阮瑟心下哂笑, 挺直脊背,不卑不亢地看向沈太后,“有劳太后娘娘牵念,只是本宫未做之事,太后娘娘希望本宫如何承认?”
“执迷不悟。”
见状,沈太后颇为轻蔑地看向阮瑟,似在嘲讽她的不自量力,“正好今日也有故人想和公主叙旧,公主不妨仔细听着。”
话音落罢,她垂首看向柳州牧。
得了太后示意,柳州牧很有眼色地拱手上前,欲为阮瑟多添一笔罪行,“微臣回禀皇上、太后娘娘,阮瑟此前的确与小儿定过亲事,只不过她已在三年前悔婚,随同雍王殿下上京。”
“婚书尚且留在小儿手中,小儿的双腿也是……”
似是说道往昔苦事,柳州牧稍一哽咽,颇是心疼地看向自家嫡子的不便于行的双脚。
此前得了赵修衍的明示,阮瑟一早便料到柳州牧会借此发难,空口构陷。
循着柳州牧的视线,她同是看向坐在轮椅上的柳决,眉眼冷艳寡薄,“敢问柳州牧,本宫是何时与柳公子定下的亲事?”
“本宫怎么都不记得有这桩事。”
能把妄图让她做妾、侍奉讨好柳决一事改为名正言顺的姻亲,柳州牧想来受过高人指点,才敢这般造次,颠倒黑白。
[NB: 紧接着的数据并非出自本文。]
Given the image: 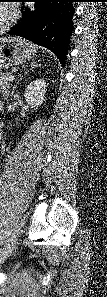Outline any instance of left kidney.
Returning a JSON list of instances; mask_svg holds the SVG:
<instances>
[{
  "label": "left kidney",
  "mask_w": 107,
  "mask_h": 297,
  "mask_svg": "<svg viewBox=\"0 0 107 297\" xmlns=\"http://www.w3.org/2000/svg\"><path fill=\"white\" fill-rule=\"evenodd\" d=\"M45 82L43 80H36L30 83L27 87L25 98L30 105H39L44 97Z\"/></svg>",
  "instance_id": "left-kidney-1"
}]
</instances>
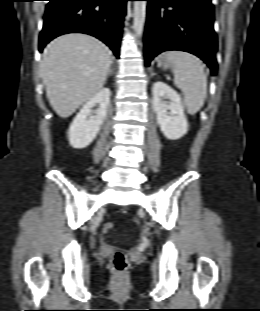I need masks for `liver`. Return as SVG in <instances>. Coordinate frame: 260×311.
<instances>
[{"label":"liver","mask_w":260,"mask_h":311,"mask_svg":"<svg viewBox=\"0 0 260 311\" xmlns=\"http://www.w3.org/2000/svg\"><path fill=\"white\" fill-rule=\"evenodd\" d=\"M111 64L110 50L95 37L71 33L54 39L44 50L40 73L57 115L71 116L98 93Z\"/></svg>","instance_id":"obj_1"}]
</instances>
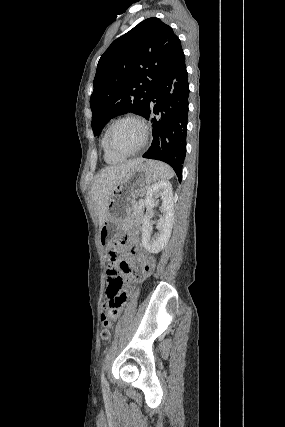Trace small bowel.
Masks as SVG:
<instances>
[{
	"instance_id": "c3829d8e",
	"label": "small bowel",
	"mask_w": 285,
	"mask_h": 427,
	"mask_svg": "<svg viewBox=\"0 0 285 427\" xmlns=\"http://www.w3.org/2000/svg\"><path fill=\"white\" fill-rule=\"evenodd\" d=\"M138 231H139V227H135L133 229V234L136 236L138 234ZM133 242L135 244H137V240L136 239H134ZM133 260L136 263H150L151 262V267H153V263H152L150 257L145 252L141 251L139 247L137 248V252H136L135 257H134ZM124 261H126V258H123V260H121V261H116L114 263V266L121 268V266H120L121 262H124ZM113 293H114V296H117V297H120L122 295V291H118V290L114 291ZM126 305H127V303H126V301L124 299L123 303L121 304L120 308L118 309V314L116 316V319L119 317V315L124 310V308L126 307Z\"/></svg>"
}]
</instances>
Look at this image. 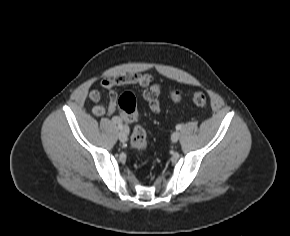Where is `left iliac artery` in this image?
Masks as SVG:
<instances>
[{
    "mask_svg": "<svg viewBox=\"0 0 290 236\" xmlns=\"http://www.w3.org/2000/svg\"><path fill=\"white\" fill-rule=\"evenodd\" d=\"M182 128V126L180 125V124H178L177 126H176V129L177 130H180Z\"/></svg>",
    "mask_w": 290,
    "mask_h": 236,
    "instance_id": "left-iliac-artery-1",
    "label": "left iliac artery"
}]
</instances>
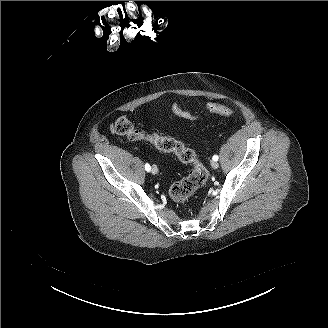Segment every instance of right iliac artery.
Listing matches in <instances>:
<instances>
[{
  "label": "right iliac artery",
  "instance_id": "1",
  "mask_svg": "<svg viewBox=\"0 0 328 328\" xmlns=\"http://www.w3.org/2000/svg\"><path fill=\"white\" fill-rule=\"evenodd\" d=\"M145 170L148 172L151 170V167L148 163L145 164Z\"/></svg>",
  "mask_w": 328,
  "mask_h": 328
}]
</instances>
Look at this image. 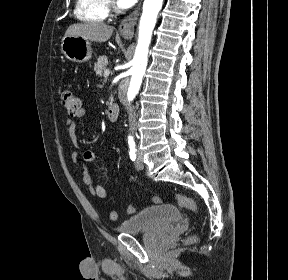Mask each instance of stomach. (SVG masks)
Returning a JSON list of instances; mask_svg holds the SVG:
<instances>
[{
	"instance_id": "obj_1",
	"label": "stomach",
	"mask_w": 288,
	"mask_h": 280,
	"mask_svg": "<svg viewBox=\"0 0 288 280\" xmlns=\"http://www.w3.org/2000/svg\"><path fill=\"white\" fill-rule=\"evenodd\" d=\"M61 50L67 59L83 63L92 57L91 44L88 40L77 36H65L61 41Z\"/></svg>"
}]
</instances>
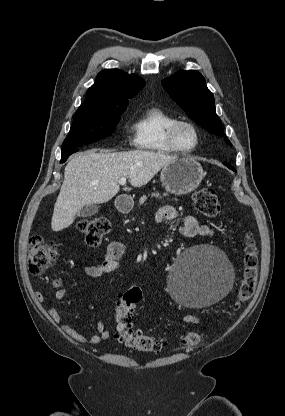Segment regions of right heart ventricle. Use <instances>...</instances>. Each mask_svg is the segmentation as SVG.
Masks as SVG:
<instances>
[{
    "instance_id": "1",
    "label": "right heart ventricle",
    "mask_w": 285,
    "mask_h": 416,
    "mask_svg": "<svg viewBox=\"0 0 285 416\" xmlns=\"http://www.w3.org/2000/svg\"><path fill=\"white\" fill-rule=\"evenodd\" d=\"M176 120V116L161 106L148 107L134 124L136 146L155 154L174 153L168 141V130Z\"/></svg>"
}]
</instances>
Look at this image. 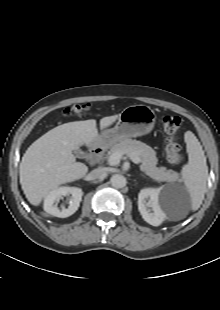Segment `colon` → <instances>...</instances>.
<instances>
[{"instance_id": "colon-1", "label": "colon", "mask_w": 220, "mask_h": 310, "mask_svg": "<svg viewBox=\"0 0 220 310\" xmlns=\"http://www.w3.org/2000/svg\"><path fill=\"white\" fill-rule=\"evenodd\" d=\"M89 110V105L87 104H77L64 111L65 116L70 115H82ZM162 127L167 134V146L166 152L168 159L175 164L182 162L183 157L180 153L181 146L177 140V132L181 126V119L177 115H164L161 119Z\"/></svg>"}]
</instances>
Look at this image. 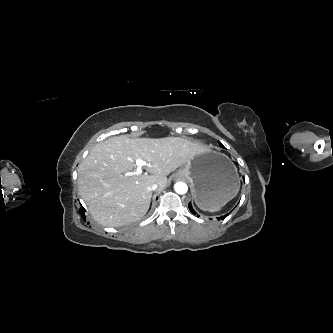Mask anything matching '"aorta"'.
I'll list each match as a JSON object with an SVG mask.
<instances>
[{
    "mask_svg": "<svg viewBox=\"0 0 333 333\" xmlns=\"http://www.w3.org/2000/svg\"><path fill=\"white\" fill-rule=\"evenodd\" d=\"M175 192L178 194H185L188 191V186L184 182H177L174 185Z\"/></svg>",
    "mask_w": 333,
    "mask_h": 333,
    "instance_id": "762f6f07",
    "label": "aorta"
}]
</instances>
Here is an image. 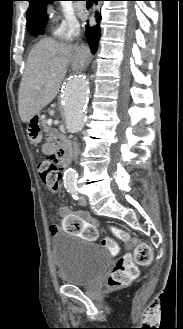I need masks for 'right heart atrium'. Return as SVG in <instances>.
<instances>
[{
  "label": "right heart atrium",
  "mask_w": 183,
  "mask_h": 329,
  "mask_svg": "<svg viewBox=\"0 0 183 329\" xmlns=\"http://www.w3.org/2000/svg\"><path fill=\"white\" fill-rule=\"evenodd\" d=\"M78 34H79V26L75 21H70L62 24L54 32L56 38L63 40H70L76 37Z\"/></svg>",
  "instance_id": "1"
}]
</instances>
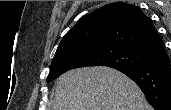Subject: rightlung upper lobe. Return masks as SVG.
<instances>
[{"instance_id":"1","label":"right lung upper lobe","mask_w":171,"mask_h":110,"mask_svg":"<svg viewBox=\"0 0 171 110\" xmlns=\"http://www.w3.org/2000/svg\"><path fill=\"white\" fill-rule=\"evenodd\" d=\"M94 45L128 47L150 55L164 43L140 7L116 2L82 17L65 34L55 55Z\"/></svg>"}]
</instances>
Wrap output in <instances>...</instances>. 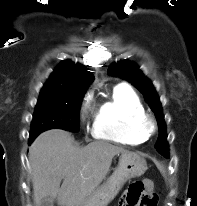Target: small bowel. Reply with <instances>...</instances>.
Masks as SVG:
<instances>
[{"instance_id": "obj_1", "label": "small bowel", "mask_w": 197, "mask_h": 206, "mask_svg": "<svg viewBox=\"0 0 197 206\" xmlns=\"http://www.w3.org/2000/svg\"><path fill=\"white\" fill-rule=\"evenodd\" d=\"M148 188L151 189V182L148 181V184H147ZM126 194H127V191L124 193L123 195V198H122V202H121V206H128L126 201H125V197H126ZM136 206H140V205H136Z\"/></svg>"}]
</instances>
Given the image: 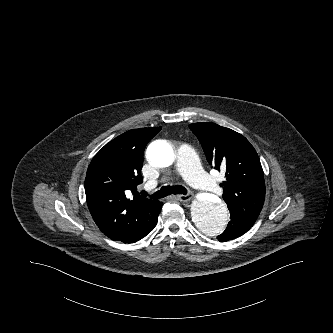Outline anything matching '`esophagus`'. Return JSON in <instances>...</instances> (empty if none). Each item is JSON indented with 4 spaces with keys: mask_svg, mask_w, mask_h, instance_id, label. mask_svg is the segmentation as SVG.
Returning <instances> with one entry per match:
<instances>
[{
    "mask_svg": "<svg viewBox=\"0 0 333 333\" xmlns=\"http://www.w3.org/2000/svg\"><path fill=\"white\" fill-rule=\"evenodd\" d=\"M177 199L181 202H188L191 200V194H179L177 195Z\"/></svg>",
    "mask_w": 333,
    "mask_h": 333,
    "instance_id": "34e87169",
    "label": "esophagus"
}]
</instances>
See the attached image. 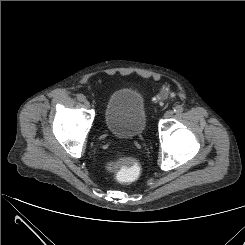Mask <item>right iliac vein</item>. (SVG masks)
I'll list each match as a JSON object with an SVG mask.
<instances>
[{
  "mask_svg": "<svg viewBox=\"0 0 245 245\" xmlns=\"http://www.w3.org/2000/svg\"><path fill=\"white\" fill-rule=\"evenodd\" d=\"M84 105H85V107H87V108L90 107V103H89L87 100L84 101Z\"/></svg>",
  "mask_w": 245,
  "mask_h": 245,
  "instance_id": "obj_1",
  "label": "right iliac vein"
}]
</instances>
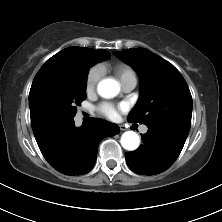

柳州牧一早备好说辞,“是在公主十二岁时,微臣就去信,与阮兄提及过此事。”
“哪曾想还未等彻底商定好,阮兄就撒手人寰。在公主孝期过后,微臣才与你继母定下姻亲。”
“怎知你又会攀附上雍王殿下。”
末了,他还不忘多叹一口气,聊表失望。
还当真是一波三折的好戏本。
阮瑟侧目,饶有意趣地睨向柳州牧与阮吴氏,“原是如此。”
定定凝视着柳州牧,她话锋一转,质问道:“柳州牧与本宫父亲相为知己,可父亲当年还未同意这门亲事,阮吴氏又岂敢自作主张?”
“况且柳州牧从不在息州任官,又怎么会认识本宫父亲?”
柳州牧是后被右迁至息州、任下州牧一官,在此之前他只来过嬴黎一两回,与她父亲更是只有几面之缘。
阮启舟引为知己的友人,阮瑟都曾见过,其中并没有柳州牧。
他甚至都没能得到自己父亲一句半字的评价,个中情义可见一斑。
一边抓着柳州牧话中的错漏,她一边扫向阮吴氏和柳决,静心凝神地等待柳州牧的反驳与辩解。
不出阮瑟所料,只须臾后她便听到柳州牧掷地有声的回答。
柳州牧俯身朝赵修翊拱手,告罪一句后回禀道:“微臣曾受令,前去息州协助处理水患一事,缘此有幸见过阮州牧,得了阮州牧的赏识。”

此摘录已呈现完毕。